Understanding the relationship between subjective health complaints and satisfaction with life for people in prevocational training in Norway
Peer reviewed, Journal article
MetadataVis full innførsel
OriginalversjonNordic Journal of Social Research. 2021, 12 (1), 48-71.
Background and aim: In Norway, a large part of the population is dependent on disability benefits. The main reasons for this are related to long-term musculoskeletal pain and psychological complaints. Prevocational rehabilitation, aimed at increasing participation in working life, targets people in need of a sheltered vocational environment. This group has been found to report a very high level of health complaints. Therefore, a better understanding of the psychological mechanisms affecting satisfaction with life for people who experience subjective health complaints could be important for tailoring more optimal vocational rehabilitation initiatives for these individuals. This study aimed to investigate the possible mediator role of basic psychological need satisfaction, described in self-determination theory, in the relationship between subjective health complaints and satisfaction with life. Methods: A total of 201 adult participants attending prevocational training on care farms in Norway answered a questionnaire, including demographic questions and standardised instruments on subjective health complaints, basic psychological need satisfaction and satisfaction with life. Analyses were conducted using a structural equation model. Results: Most of the participants had been out of work for more than one year, had a high prevalence of subjective health complaints and a low level of satisfaction with life.
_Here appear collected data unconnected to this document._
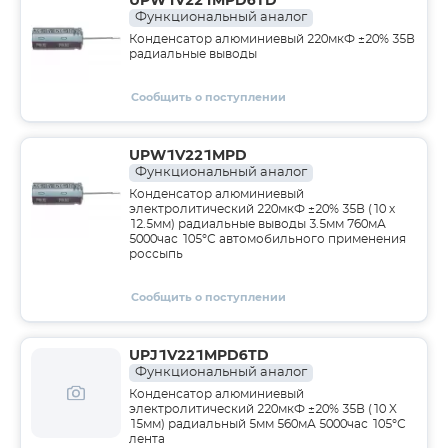
UPW1V221MPD6TD
Функциональный аналог
Конденсатор алюминиевый 220мкФ ±20% 35В
радиальные выводы
Сообщить о поступлении
UPW1V221MPD
Функциональный аналог
Конденсатор алюминиевый
электролитический 220мкФ ±20% 35В (10 х
12.5мм) радиальные выводы 3.5мм 760мА
5000час 105°С автомобильного применения
россыпь
Сообщить о поступлении
UPJ1V221MPD6TD
Функциональный аналог
Конденсатор алюминиевый
электролитический 220мкФ ±20% 35В (10 X
15мм) радиальный 5мм 560мА 5000час 105°С
лента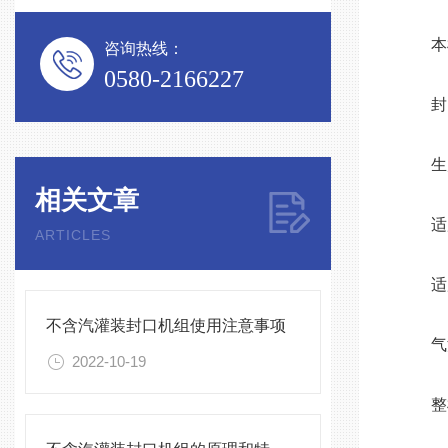
本机
咨询热线：
0580-2166227
封口
生产能
相关文章
适用罐
ARTICLES
适用罐
不含汽灌装封口机组使用注意事项
气源压
2022-10-19
整机功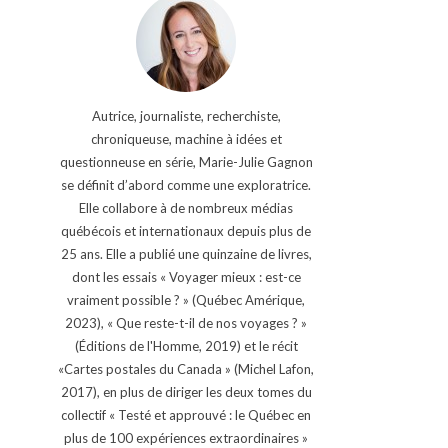
Autrice, journaliste, recherchiste,
chroniqueuse, machine à idées et
questionneuse en série, Marie-Julie Gagnon
se définit d’abord comme une exploratrice.
Elle collabore à de nombreux médias
québécois et internationaux depuis plus de
25 ans. Elle a publié une quinzaine de livres,
dont les essais « Voyager mieux : est-ce
vraiment possible ? » (Québec Amérique,
2023), « Que reste-t-il de nos voyages ? »
(Éditions de l'Homme, 2019) et le récit
«Cartes postales du Canada » (Michel Lafon,
2017), en plus de diriger les deux tomes du
collectif « Testé et approuvé : le Québec en
plus de 100 expériences extraordinaires »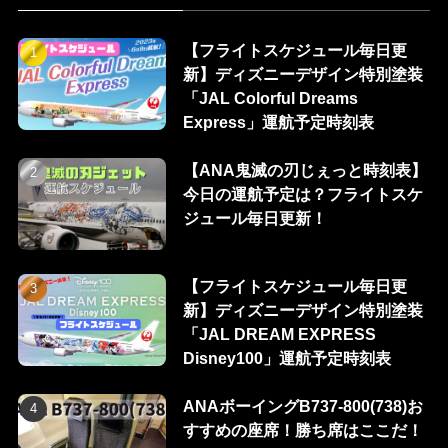
【フライトスケジュール毎日更
新】ディズニーデザイン特別塗装
「JAL Colorful Dreams
Express」運航予定時刻表
【ANA鬼滅の刃じぇっと時刻表】
今日の運航予定は？フライトスケ
ジュール毎日更新！
【フライトスケジュール毎日更
新】ディズニーデザイン特別塗装
「JAL DREAM EXPRESS
Disney100」運航予定時刻表
ANAボーイングB737-800(738)お
すすめの座席！勝ち席はここだ！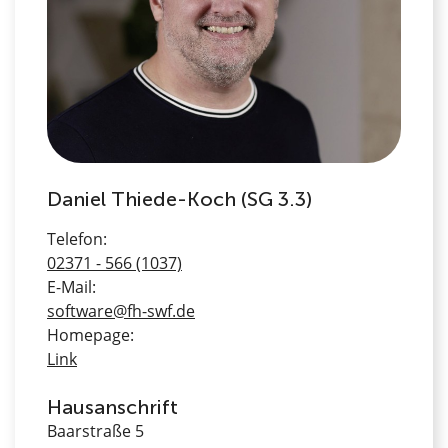
Daniel Thiede-Koch (SG 3.3)
Telefon:
02371 - 566 (1037)
E-Mail:
software@fh-swf.de
Homepage:
Link
Hausanschrift
Baarstraße 5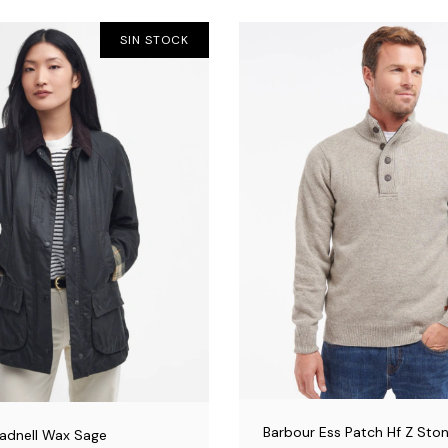
SIN STOCK
Barbour Ess Patch Hf Z Sto
adnell Wax Sage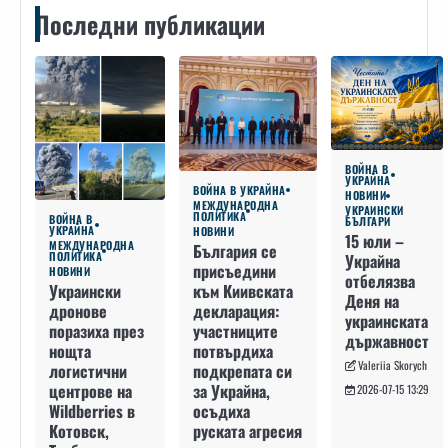
Последни публикации
ВОЙНА В
УКРАЙНА
ВОЙНА В УКРАЙНА
НОВИНИ
МЕЖДУНАРОДНА
УКРАИНСКИ
ПОЛИТИКА
ВОЙНА В
БЪЛГАРИ
УКРАЙНА
НОВИНИ
15 юли –
МЕЖДУНАРОДНА
България се
ПОЛИТИКА
Украйна
присъедини
НОВИНИ
отбелязва
към Киивската
Украински
Деня на
декларация:
дронове
украинската
участниците
поразиха през
държавност
потвърдиха
нощта
Valeriia Skorych
подкрепата си
логистични
за Украйна,
центрове на
2026-07-15 13:29
осъдиха
Wildberries в
руската агресия
Котовск,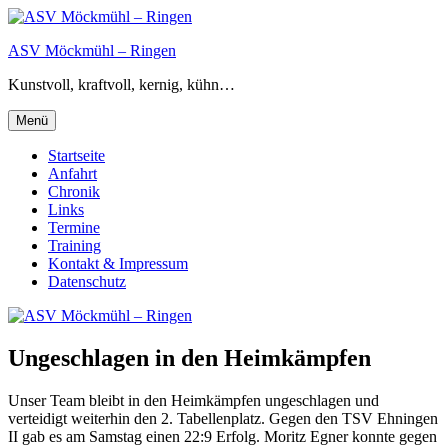
Zum
Inhalt
ASV Möckmühl – Ringen
springen
Kunstvoll, kraftvoll, kernig, kühn…
Menü
Startseite
Anfahrt
Chronik
Links
Termine
Training
Kontakt & Impressum
Datenschutz
Ungeschlagen in den Heimkämpfen
Unser Team bleibt in den Heimkämpfen ungeschlagen und
verteidigt weiterhin den 2. Tabellenplatz. Gegen den TSV Ehningen
II gab es am Samstag einen 22:9 Erfolg. Moritz Egner konnte gegen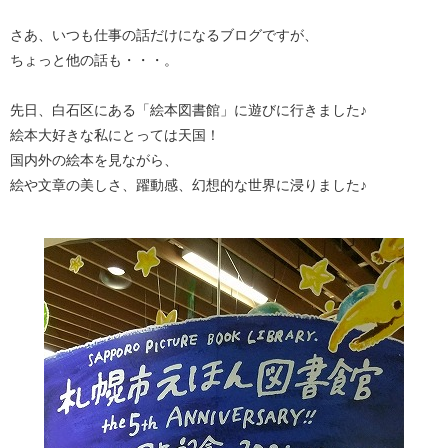
さあ、いつも仕事の話だけになるブログですが、
ちょっと他の話も・・・。
先日、白石区にある「絵本図書館」に遊びに行きました♪
絵本大好きな私にとっては天国！
国内外の絵本を見ながら、
絵や文章の美しさ、躍動感、幻想的な世界に浸りました♪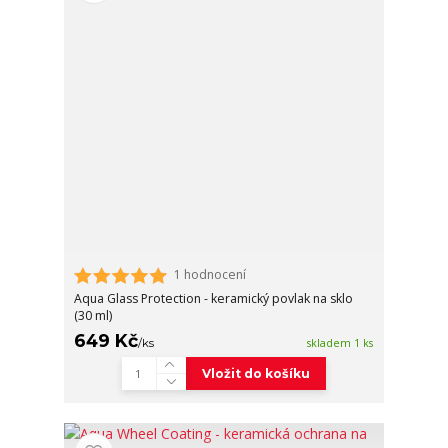
1 hodnocení
Aqua Glass Protection - keramický povlak na sklo
(30 ml)
649 Kč
/
ks
skladem 1 ks
Vložit do košíku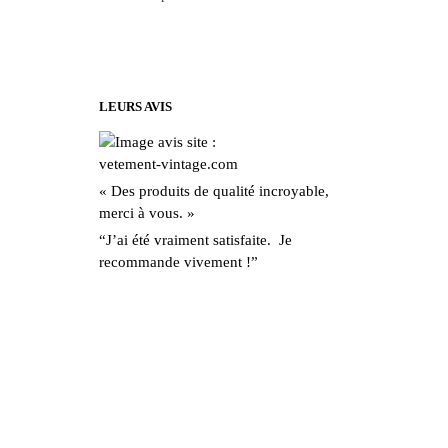
variations.
Les
options
peuvent
être
LEURS AVIS
choisies
sur
la
« Des produits de qualité incroyable,
page
merci à vous. »
du
“J’ai été vraiment satisfaite. Je
produit
recommande vivement !”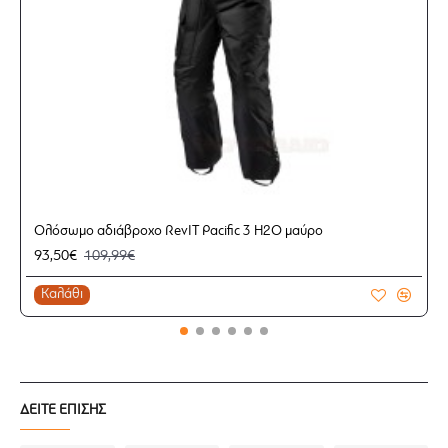
Ολόσωμο αδιάβροχο RevIT Pacific 3 H2O μαύρο
93,50€
109,99€
Καλάθι
ΔΕΙΤΕ ΕΠΙΣΗΣ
The structural equation model showed that basic psychological need satisfaction mediated the negative association between psychological health complaints and satisfaction with life. Conclusion: The results indicate that even though health complaints remain, prevocational programs can counteract some of the negative associations between subjective health complaints and satisfaction with life by creating contexts that support basic psychological needs that are important for well-being and functioning. Providing clients with understanding, guidance, positive feedback, meaningful tasks and a close, supportive social community, has been found to facilitate satisfaction of basic psychological needs in prevocational training on care farms.